Dimitri entwickelte sich zu einem belesenen und wachen jungen Mann, der Vater kümmerte sich um Lektüre und politische Bildung. „Befreiung“ wird sein Lebensziel, er hält mit seiner Meinung nicht hinter dem Berg, gilt als „Roter“, die portugiesischen Börden stufen ihn als Kommunist ein. 1937 legt die portugiesische Geheimpolizei (PIDE) eine Akte über Tsafendas an, die bis 1966 auf 130 Seiten anwächst. Als er Mosambik 1939 verlässt, kann er 24 Jahre nicht zurückkehren.

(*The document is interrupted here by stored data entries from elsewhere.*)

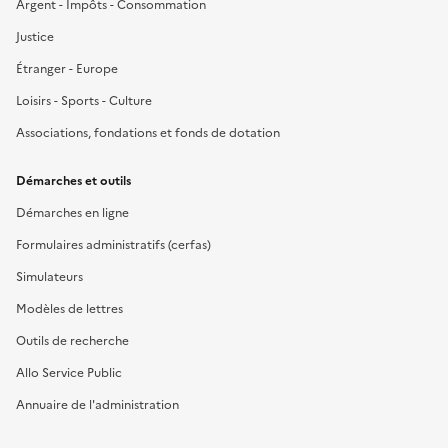
Argent - Impôts - Consommation
Justice
Étranger - Europe
Loisirs - Sports - Culture
Associations, fondations et fonds de dotation
Démarches et outils
Démarches en ligne
Formulaires administratifs (cerfas)
Simulateurs
Modèles de lettres
Outils de recherche
Allo Service Public
Annuaire de l'administration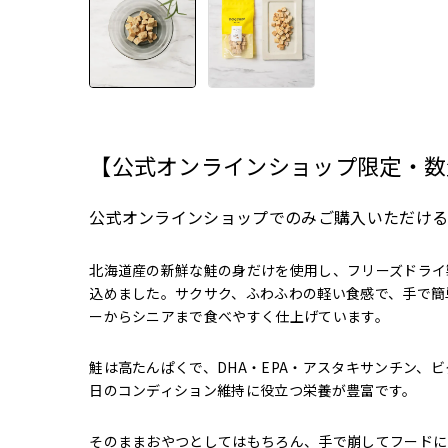
【公式オンラインショップ限定・数
公式オンラインショップでのみご購入いただける
北海道産の新鮮な鮭の身だけを使用し、フリーズドライ
込めました。サクサク、ふわふわの軽い食感で、手で簡
ーからシニアまで食べやすく仕上げています。
鮭は高たんぱくで、DHA・EPA・アスタキサンチン、ビ
日のコンディション維持に役立つ栄養が豊富です。
そのままおやつとしてはもちろん、手で崩してフードに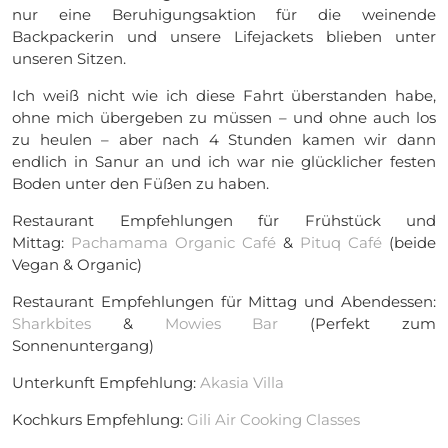
nur eine Beruhigungsaktion für die weinende
Backpackerin und unsere Lifejackets blieben unter
unseren Sitzen.
Ich weiß nicht wie ich diese Fahrt überstanden habe,
ohne mich übergeben zu müssen – und ohne auch los
zu heulen – aber nach 4 Stunden kamen wir dann
endlich in Sanur an und ich war nie glücklicher festen
Boden unter den Füßen zu haben.
Restaurant Empfehlungen für Frühstück und
Mittag:
Pachamama Organic Café
&
Pituq Café
(beide
Vegan & Organic)
Restaurant Empfehlungen für Mittag und Abendessen:
Sharkbites
&
Mowies Bar
(Perfekt zum
Sonnenuntergang)
Unterkunft Empfehlung:
Akasia Villa
Kochkurs Empfehlung:
Gili Air Cooking Classes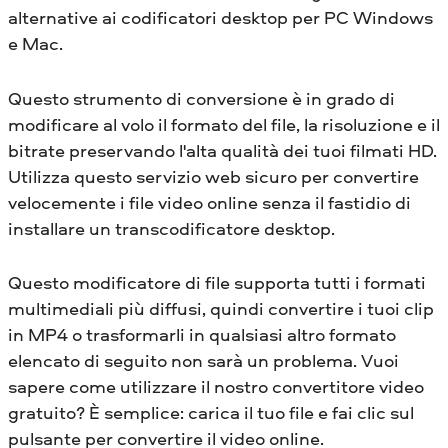
alternative ai codificatori desktop per PC Windows
e Mac.
Questo strumento di conversione è in grado di
modificare al volo il formato del file, la risoluzione e il
bitrate preservando l'alta qualità dei tuoi filmati HD.
Utilizza questo servizio web sicuro per convertire
velocemente i file video online senza il fastidio di
installare un transcodificatore desktop.
Questo modificatore di file supporta tutti i formati
multimediali più diffusi, quindi convertire i tuoi clip
in MP4 o trasformarli in qualsiasi altro formato
elencato di seguito non sarà un problema. Vuoi
sapere come utilizzare il nostro convertitore video
gratuito? È semplice: carica il tuo file e fai clic sul
pulsante per convertire il video online.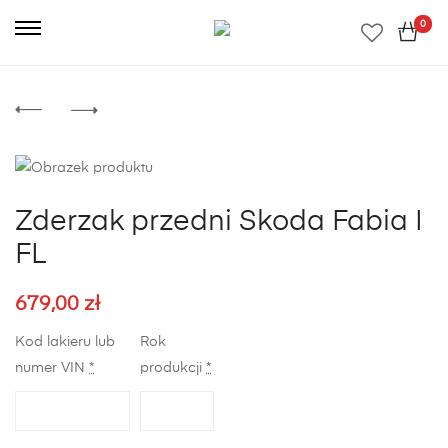
0
Zderzak przedni Skoda Fabia I
FL
679,00
zł
Kod lakieru lub
Rok
numer VIN
*
produkcji
*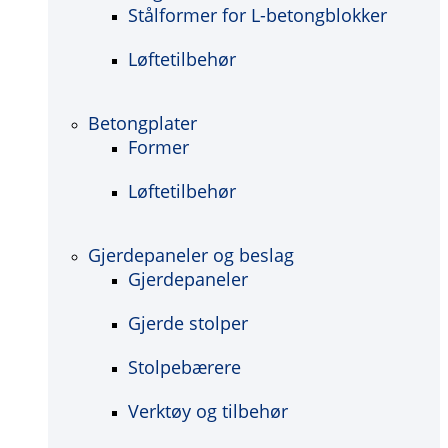
Stålformer for L-betongblokker
Løftetilbehør
Betongplater
Former
Løftetilbehør
Gjerdepaneler og beslag
Gjerdepaneler
Gjerde stolper
Stolpebærere
Verktøy og tilbehør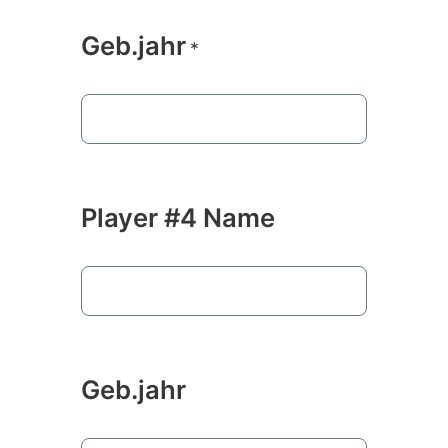
Geb.jahr
*
Player #4 Name
Geb.jahr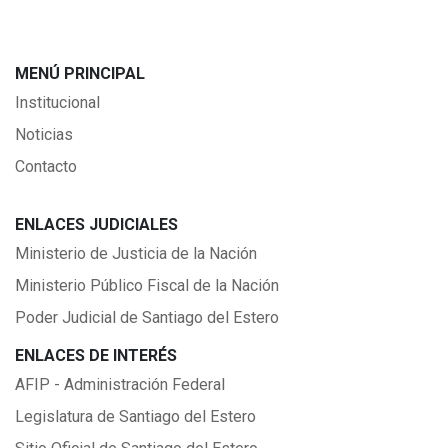
MENÚ PRINCIPAL
Institucional
Noticias
Contacto
ENLACES JUDICIALES
Ministerio de Justicia de la Nación
Ministerio Público Fiscal de la Nación
Poder Judicial de Santiago del Estero
ENLACES DE INTERÉS
AFIP - Administración Federal
Legislatura de Santiago del Estero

Als Staatenloser kommt Tsafendas weit in der Welt herum. Er findet Arbeit und Freunde, wird aber auch immer wieder aufgegriffen und inhaftiert. Dass man einem Gefängnis entkommen kann, wenn man sich merkwürdig verhält, hat er schnell begriffen und nutzt es immer wieder. Von einem irischen Seemann lernt er, dass es nützlich sein kann, so zu tun, als habe man einen Bandwurm. Immer wieder ist ein Krankenhaus, meist ein psychiatrisches, sein Refugium, in Hamburg z.B. lebt er 1955 mehrere Monate im Krankenhaus Ochsenzoll.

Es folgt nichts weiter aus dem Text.